Work Underway to Repair Fire Damage in Tribeca's Independence Plaza
As a two-alarm fire tore through the fifth-floor hallway of 310 Greenwich Street in Tribeca’s Independence Plaza on Sunday night, 78-year-old Anthony Compoccia took refuge on his balcony, listened to firefighters’ directions and tried to keep calm.
“I was sitting on the sofa, and all of a sudden this horrible black smoke was coming in from the top of my door, coming in with a vengeance,” Compoccia said. “I went on my terrace and called 911….The firemen came up to me [and] said, ‘Stay on your terrace. You’ll die if you go in your apartment.’”
“I expected to get a heart attack or something,” he added. “I just took a tranquilizer and stayed on the terrace and everything was OK. The firefighters congratulated me that I pulled through.”
Aside from some soot and smoke, Compoccia’s apartment was undamaged, and he said he has been able to live there without a problem.
As of Thursday evening, all fifth-floor tenants had returned to their apartments, according to Diane Lapson, the president of the Independence Plaza Tenants Association. The tenants were allowed inside on Sunday night once firefighters gave the all-clear, but some relocated elsewhere for a while, she said.
According to Eddie Jasavic, a building superintendent who has been helping to oversee the cleanup effort, there was little or no damage to those apartments.
The fifth-floor hallway, though, was a different story. The fire left the walls charred and blistered, the doors broken by firefighters and the air thick with a chemical-like burning smell. Work has been ongoing all week to restore the floor.
“We cleaned all the dust from the fire, we removed the carpet, we removed all the big ground molding,” Jasavic said.

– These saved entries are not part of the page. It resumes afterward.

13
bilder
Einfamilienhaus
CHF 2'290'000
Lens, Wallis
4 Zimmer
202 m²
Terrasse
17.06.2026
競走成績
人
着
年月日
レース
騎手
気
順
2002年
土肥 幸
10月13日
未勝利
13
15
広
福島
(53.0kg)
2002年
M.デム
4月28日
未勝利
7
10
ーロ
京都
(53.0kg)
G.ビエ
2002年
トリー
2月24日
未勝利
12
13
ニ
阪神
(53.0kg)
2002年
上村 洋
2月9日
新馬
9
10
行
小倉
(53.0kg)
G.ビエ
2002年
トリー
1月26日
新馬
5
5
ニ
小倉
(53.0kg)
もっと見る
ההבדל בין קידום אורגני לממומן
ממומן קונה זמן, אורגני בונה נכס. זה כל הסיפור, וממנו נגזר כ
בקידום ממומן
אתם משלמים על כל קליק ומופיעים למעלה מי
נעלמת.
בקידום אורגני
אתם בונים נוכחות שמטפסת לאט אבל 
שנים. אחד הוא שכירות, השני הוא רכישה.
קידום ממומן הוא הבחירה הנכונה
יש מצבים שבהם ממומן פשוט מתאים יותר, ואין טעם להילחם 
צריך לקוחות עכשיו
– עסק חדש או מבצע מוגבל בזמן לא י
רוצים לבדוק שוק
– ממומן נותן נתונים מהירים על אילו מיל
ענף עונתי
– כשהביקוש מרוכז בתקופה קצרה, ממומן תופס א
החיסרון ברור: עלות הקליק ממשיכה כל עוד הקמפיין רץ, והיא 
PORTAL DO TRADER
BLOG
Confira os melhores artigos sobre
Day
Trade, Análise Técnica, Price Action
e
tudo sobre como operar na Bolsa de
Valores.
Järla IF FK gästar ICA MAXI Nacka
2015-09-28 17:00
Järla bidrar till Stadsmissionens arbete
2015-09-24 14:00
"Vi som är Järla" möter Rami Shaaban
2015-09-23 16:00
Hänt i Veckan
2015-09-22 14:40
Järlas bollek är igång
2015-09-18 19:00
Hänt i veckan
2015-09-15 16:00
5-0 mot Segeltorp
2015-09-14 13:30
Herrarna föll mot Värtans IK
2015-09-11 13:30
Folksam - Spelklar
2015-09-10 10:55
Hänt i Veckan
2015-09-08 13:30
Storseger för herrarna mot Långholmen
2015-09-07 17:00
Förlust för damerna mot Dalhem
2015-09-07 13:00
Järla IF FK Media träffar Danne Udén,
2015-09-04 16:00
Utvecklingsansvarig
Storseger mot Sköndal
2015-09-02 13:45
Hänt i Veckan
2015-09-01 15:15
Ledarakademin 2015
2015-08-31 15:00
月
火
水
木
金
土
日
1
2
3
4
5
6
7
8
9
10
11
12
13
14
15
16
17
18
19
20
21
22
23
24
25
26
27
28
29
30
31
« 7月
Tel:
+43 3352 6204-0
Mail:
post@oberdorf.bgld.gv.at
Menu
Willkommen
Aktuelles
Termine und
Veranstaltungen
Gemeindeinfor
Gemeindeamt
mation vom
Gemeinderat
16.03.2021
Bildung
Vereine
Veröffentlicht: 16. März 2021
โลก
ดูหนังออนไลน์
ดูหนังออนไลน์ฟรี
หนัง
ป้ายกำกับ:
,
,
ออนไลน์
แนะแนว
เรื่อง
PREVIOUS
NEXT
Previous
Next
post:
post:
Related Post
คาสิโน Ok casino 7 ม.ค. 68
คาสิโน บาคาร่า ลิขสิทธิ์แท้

All apartment doors have already been replaced on the fifth floor, according to Compoccia.
Management is also placing air scrubbers throughout the entire building to reduce the chemical burning smell, Lapson said.
“I think this is their priority, cleaning up after the fire and taking care of any smell of smoke,” Lapson said, adding that it’s been determined that elevated carbon dioxide levels are now normal.
“It’s going to take some time to get through the entire building,” she added. “They are diligently trying to clean up.”
Selma Figuero, 86, a sixth-floor tenant, called the night of the fire “terrible,” but she said things have quickly gotten back to normal in the building.
“I think that they’re doing a good job, because you hear them all during the day trying to clean up,” Figuero said. “Everything is all right now and the building is quiet and peaceful.”
Fire officials said the blaze, which resulted in minor injuries to eight people, including one firefighter, and sent smoke throughout the 37-story building, was being investigated as suspicious. No cause has yet been determined, according to an FDNY spokeswoman.